Passados dez minutos, o “primo” sentiu-se mais relaxado sabendo que não era alvo de escrutínio daquele cara misterioso do outro lado da mesa, que tudo sabia e nada falava. Sem perceber a infâmia que estava prestes a cometer, apontou para uma mulher desacompanhada sentada no balcão do bar. Perguntou ao psicólogo se ele saberia aconselha-lo na melhor forma de abordar aquela moça bela e solitária (justo aquela que parecia bastante entediada), maximizando as chances das fantasias do “primo” se tornarem realidade naquela mesma noite. Olhando para o seu copo de chope recém vertido, o psicólogo começa a remoer em silêncio: “Que coisa! Por que foi mesmo que eu saí de casa hoje? Ah sim! Sábado, é verdade. Como eu queria agora que hoje fosse domingo. Putz, parece que o cara ainda está esperando uma resposta minha. Não adianta enrolar. Acho que terei que tomar uma atitude!”.

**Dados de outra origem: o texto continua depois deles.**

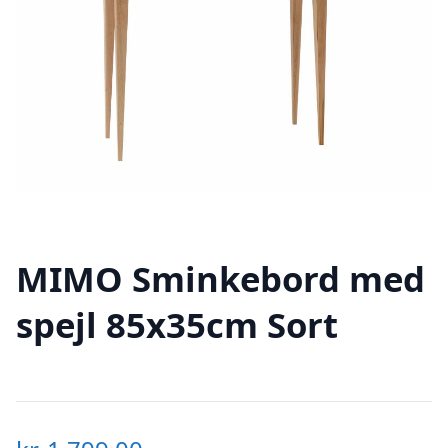
MIMO Sminkebord med
spejl 85x35cm Sort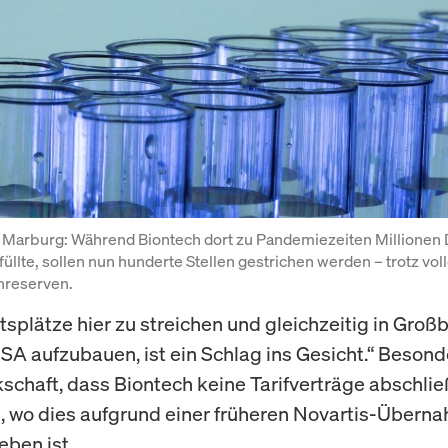
n Marburg: Während Biontech dort zu Pandemiezeiten Millionen 
üllte, sollen nun hunderte Stellen gestrichen werden – trotz voll
nreserven.
tsplätze hier zu streichen und gleichzeitig in Groß
SA aufzubauen, ist ein Schlag ins Gesicht.“ Besond
schaft, dass Biontech keine Tarifverträge abschlie
, wo dies aufgrund einer früheren Novartis-Übern
eben ist.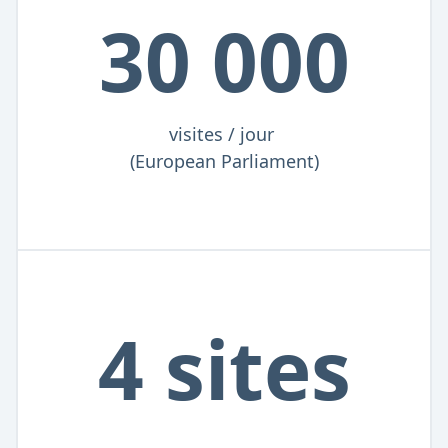
30 000
visites / jour
(European Parliament)
4 sites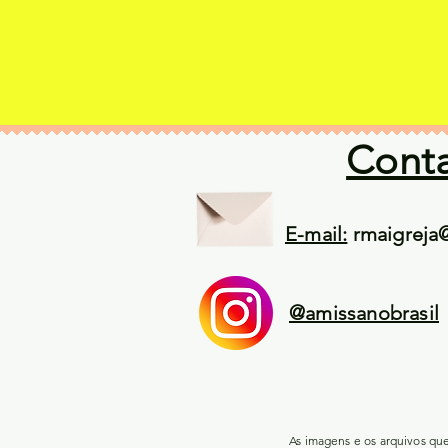
Cont
E-mail:
rmaigreja
@amissanobrasil
As imagens e os arquivos qu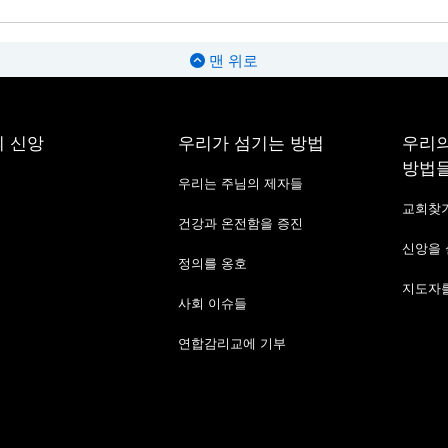
맨 위로
 신앙
우리가 섬기는 방법
우리의
방법
우리는 주님의 제자들
교회찾
건강과 온전함을 증진
신앙을
정의를 옹호
지도자를
사회 이슈들
연합감리교에 기부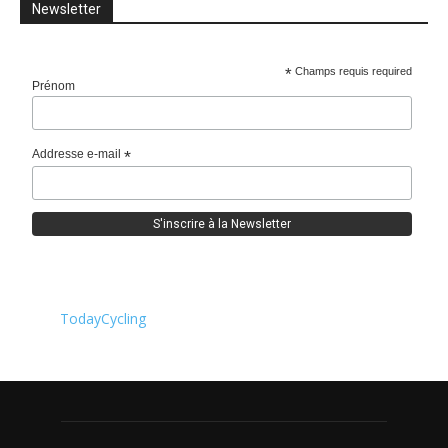
Newsletter
*
Champs requis required
Prénom
Addresse e-mail
*
TodayCycling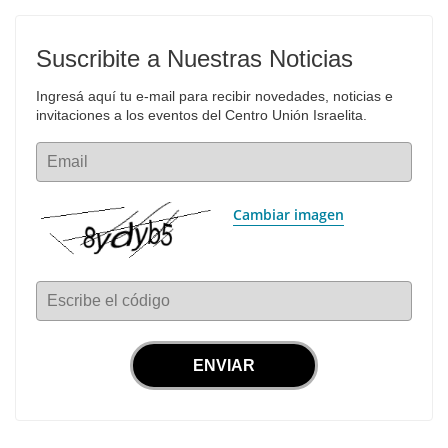
Suscribite a Nuestras Noticias
Ingresá aquí tu e-mail para recibir novedades, noticias e 
invitaciones a los eventos del Centro Unión Israelita.
Email
Cambiar imagen
Escribe el código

Ele olha para o “primo” e diz: “Preste bem a atenção! Vou te mostrar como se faz!”. Então aguardou até que a moça se virasse em sua direção e então lançou um olhar certeiro. A moça correspondeu com um sorriso. O psicólogo levantou-se da cadeira, se aproximou e disse algumas palavras no seu ouvido, piscando rapidamente para o “primo” e o deixando atônito com o desenrolar da cena. Ela pegou sua bolsa e ele lhe ofereceu o braço para acompanha-la em direção à porta. Nova piscadela em direção ao “primo” e um sorriso sincero de vitória.


Chegando ao lado de fora do estabelecimento, o psicólogo chama dois táxis e se despede da mulher desconhecida, intensamente grato por tê-lo salvo de uma noite entediante.



Post Scriptum: ao revisar esse texto, em fins de 2019, percebo que ele reflete menos a realidade contextual que vivemos passados menos de cinco anos desde sua escrita original e corre o risco de se tornar bastante datado nos anos que se seguirão. Esse autor também mudou sensivelmente com o passar do tempo e se identifica menos com essa narrativa do que quando ela foi concebida, em início de carreira. Dito isso, decidi manter esse texto publicado como um tributo ao escritor que já não sou, mas que foi uma versão importante na evolução desse que hoje escreve e daquele futuro que ainda se constituirá.